Verder heeft de rechtbank overwogen dat [verzoekers] geen geslaagd beroep toekomt op het bouwovergangsrecht, omdat de dakopbouw volgens de rechtbank in 2012 geheel is vernieuwd. De rechtbank heeft verder overwogen dat er weliswaar op 10 april 2012 een vergunning is verleend voor het pand en dat een dakopbouw is ingetekend op de bijbehorende tekening, maar dat die opbouw zelf niet is aangevraagd of vergund.
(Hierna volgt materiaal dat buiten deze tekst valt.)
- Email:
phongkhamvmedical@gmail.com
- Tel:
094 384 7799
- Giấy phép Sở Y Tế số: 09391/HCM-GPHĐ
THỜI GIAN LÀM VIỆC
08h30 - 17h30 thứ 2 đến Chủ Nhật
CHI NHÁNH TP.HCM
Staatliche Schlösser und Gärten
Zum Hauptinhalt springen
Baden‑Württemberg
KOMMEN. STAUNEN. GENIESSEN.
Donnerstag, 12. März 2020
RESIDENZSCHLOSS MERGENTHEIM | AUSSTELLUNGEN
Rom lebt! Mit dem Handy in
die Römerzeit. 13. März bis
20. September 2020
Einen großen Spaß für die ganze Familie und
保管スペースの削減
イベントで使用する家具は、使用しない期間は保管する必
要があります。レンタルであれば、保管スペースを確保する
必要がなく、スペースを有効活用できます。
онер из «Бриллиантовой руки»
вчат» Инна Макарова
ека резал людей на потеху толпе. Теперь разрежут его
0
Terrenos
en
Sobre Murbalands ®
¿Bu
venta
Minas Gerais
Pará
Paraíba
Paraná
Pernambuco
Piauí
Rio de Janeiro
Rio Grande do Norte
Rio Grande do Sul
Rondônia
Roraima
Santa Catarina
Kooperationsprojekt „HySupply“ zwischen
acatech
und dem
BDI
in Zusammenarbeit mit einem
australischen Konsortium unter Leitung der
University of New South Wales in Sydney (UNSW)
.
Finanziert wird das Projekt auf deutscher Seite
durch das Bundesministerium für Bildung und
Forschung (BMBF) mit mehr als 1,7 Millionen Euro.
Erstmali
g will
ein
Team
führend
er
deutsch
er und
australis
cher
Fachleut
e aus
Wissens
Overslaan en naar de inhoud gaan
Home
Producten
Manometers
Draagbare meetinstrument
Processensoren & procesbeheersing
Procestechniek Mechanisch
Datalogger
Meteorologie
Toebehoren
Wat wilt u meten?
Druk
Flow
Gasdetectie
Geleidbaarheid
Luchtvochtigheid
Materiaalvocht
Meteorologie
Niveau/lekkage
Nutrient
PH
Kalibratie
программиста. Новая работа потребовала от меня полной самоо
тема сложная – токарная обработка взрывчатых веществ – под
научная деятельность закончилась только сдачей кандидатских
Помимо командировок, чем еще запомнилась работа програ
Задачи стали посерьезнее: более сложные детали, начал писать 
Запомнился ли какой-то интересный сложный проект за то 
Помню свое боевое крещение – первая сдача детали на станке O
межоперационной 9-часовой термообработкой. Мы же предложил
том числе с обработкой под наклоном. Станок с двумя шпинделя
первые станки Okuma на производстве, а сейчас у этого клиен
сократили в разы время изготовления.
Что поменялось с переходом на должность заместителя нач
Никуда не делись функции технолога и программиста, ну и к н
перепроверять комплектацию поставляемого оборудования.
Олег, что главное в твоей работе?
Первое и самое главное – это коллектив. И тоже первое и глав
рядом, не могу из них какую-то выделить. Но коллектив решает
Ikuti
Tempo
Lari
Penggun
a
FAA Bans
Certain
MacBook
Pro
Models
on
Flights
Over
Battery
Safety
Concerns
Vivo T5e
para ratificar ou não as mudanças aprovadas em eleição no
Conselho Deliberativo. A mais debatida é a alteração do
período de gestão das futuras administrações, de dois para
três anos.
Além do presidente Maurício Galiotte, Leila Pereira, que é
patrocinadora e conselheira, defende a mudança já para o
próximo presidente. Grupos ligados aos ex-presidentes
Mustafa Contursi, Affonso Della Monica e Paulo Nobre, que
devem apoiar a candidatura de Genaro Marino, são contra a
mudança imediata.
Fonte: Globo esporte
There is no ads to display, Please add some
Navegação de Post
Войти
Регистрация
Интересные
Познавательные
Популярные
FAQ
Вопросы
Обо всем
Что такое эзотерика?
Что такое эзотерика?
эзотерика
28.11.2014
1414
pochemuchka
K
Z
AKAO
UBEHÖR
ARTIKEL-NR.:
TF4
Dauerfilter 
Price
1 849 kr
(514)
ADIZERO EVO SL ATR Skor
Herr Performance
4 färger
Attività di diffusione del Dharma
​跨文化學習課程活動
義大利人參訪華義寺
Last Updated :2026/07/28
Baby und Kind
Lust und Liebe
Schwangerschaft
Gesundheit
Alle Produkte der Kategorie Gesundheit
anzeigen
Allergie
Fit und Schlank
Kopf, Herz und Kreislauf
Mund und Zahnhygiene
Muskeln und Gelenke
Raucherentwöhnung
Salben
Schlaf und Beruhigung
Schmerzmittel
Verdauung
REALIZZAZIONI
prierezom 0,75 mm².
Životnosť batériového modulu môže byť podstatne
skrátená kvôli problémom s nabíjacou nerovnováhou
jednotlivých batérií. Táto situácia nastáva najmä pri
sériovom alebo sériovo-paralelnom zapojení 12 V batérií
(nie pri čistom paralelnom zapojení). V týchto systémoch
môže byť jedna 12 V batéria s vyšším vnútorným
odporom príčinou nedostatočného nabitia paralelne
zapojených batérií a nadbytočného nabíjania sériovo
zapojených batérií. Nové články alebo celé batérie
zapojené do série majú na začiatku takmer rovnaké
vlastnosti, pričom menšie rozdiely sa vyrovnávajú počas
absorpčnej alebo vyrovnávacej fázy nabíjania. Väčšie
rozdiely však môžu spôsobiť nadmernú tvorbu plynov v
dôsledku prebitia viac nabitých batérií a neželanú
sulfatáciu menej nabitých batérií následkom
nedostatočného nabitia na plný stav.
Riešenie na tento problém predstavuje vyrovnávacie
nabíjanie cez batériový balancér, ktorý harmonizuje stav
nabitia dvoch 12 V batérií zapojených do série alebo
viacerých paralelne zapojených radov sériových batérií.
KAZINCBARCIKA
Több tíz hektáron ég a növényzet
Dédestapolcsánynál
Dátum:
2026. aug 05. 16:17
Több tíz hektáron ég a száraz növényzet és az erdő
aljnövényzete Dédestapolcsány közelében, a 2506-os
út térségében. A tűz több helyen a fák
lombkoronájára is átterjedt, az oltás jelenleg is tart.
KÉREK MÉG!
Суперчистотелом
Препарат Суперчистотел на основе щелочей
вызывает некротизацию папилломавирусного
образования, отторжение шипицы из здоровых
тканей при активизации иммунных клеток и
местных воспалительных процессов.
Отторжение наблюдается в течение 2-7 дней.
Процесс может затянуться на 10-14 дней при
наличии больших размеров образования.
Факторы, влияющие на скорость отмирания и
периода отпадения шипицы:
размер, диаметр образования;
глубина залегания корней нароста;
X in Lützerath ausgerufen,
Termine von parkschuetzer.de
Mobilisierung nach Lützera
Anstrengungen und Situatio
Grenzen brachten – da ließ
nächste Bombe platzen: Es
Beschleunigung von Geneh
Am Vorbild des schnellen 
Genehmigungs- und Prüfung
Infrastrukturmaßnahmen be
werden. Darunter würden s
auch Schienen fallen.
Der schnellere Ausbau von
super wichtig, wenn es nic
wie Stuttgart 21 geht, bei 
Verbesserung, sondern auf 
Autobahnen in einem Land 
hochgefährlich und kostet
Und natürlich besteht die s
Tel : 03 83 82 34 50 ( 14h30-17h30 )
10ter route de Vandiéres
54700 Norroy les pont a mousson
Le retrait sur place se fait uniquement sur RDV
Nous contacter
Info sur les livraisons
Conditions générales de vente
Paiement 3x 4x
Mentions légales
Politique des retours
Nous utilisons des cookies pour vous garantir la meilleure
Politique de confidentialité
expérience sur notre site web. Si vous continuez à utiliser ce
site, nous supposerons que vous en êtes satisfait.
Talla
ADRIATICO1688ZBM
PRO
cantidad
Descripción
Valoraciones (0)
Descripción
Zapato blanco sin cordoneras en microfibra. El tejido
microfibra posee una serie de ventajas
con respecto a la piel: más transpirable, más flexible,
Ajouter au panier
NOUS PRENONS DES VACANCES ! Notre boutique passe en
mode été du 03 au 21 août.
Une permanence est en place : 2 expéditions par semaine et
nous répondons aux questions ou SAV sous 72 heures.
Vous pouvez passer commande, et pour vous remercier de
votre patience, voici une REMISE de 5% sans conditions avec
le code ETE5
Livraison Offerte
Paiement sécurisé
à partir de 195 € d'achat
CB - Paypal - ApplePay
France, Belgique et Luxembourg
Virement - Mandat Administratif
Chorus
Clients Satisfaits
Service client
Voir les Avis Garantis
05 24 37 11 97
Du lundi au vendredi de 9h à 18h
Beoordeling van het verzoek
5.       De voorzieningenrechter zal een voorlopige beoordeling verrichten van de hoger beroepsgronden die [verzoekers] hebben aangevoerd. Daarna zal de voorzieningenrechter - met inachtneming van dit voorlopige rechtmatigheidsoordeel - beoordelen of een voorlopige voorziening moet worden getroffen.
Gronden van het hoger beroep
Bouwovergangsrecht?
6.       [verzoekers] betogen dat de rechtbank ten onrechte heeft overwogen dat er een overtreding is en het college bevoegd was om handhavend op te treden. Zij betogen dat de rechtbank heeft miskend dat de dakopbouw onder het bouwovergangsrecht valt. Volgens [verzoekers] heeft de rechtbank het bouwovergangsrecht te strikt uitgelegd. In dat kader stellen zij dat op basis van het overgangsrecht onderhoud aan het bouwwerk is toegestaan. Het overgangsrecht zou daarom zo moeten worden uitgelegd dat ook een gehele vernieuwing van het bouwwerk in het kader van onderhoud er niet toe zou moeten leiden dat de beschermende werking van het overgangsrecht vervalt. Immers als het bouwwerk steeds gedeeltelijk zou zijn vernieuwd, zou het overgangsrecht wel van toepassing zijn, zo stellen zij.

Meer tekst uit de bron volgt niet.